**Records provided**

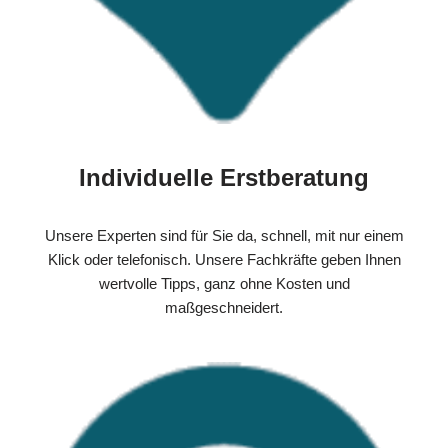
Individuelle Erstberatung
Unsere Experten sind für Sie da, schnell, mit nur einem
Klick oder telefonisch. Unsere Fachkräfte geben Ihnen
wertvolle Tipps, ganz ohne Kosten und
maßgeschneidert.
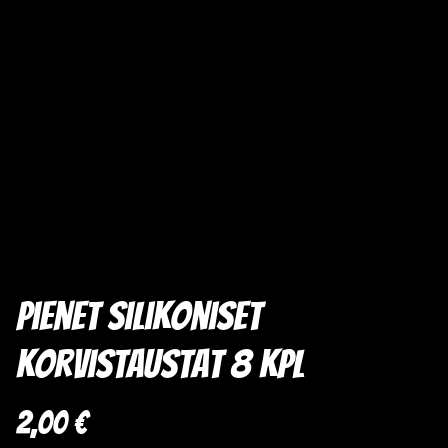
Pienet silikoniset
korvistaustat 8 kpl
2,00 €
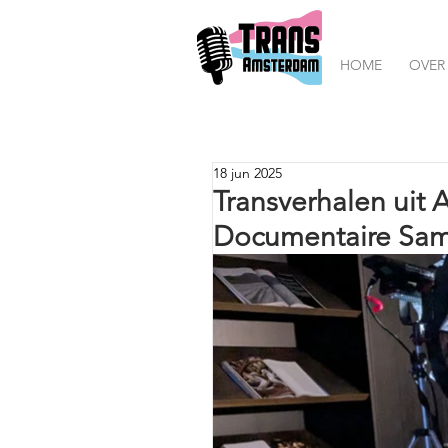
HOME
OVER
18 jun 2025
Transverhalen uit
Documentaire Sam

**Your task**
Give the number of lines above that hold "Unsere", with no other words.

**Solution below**
2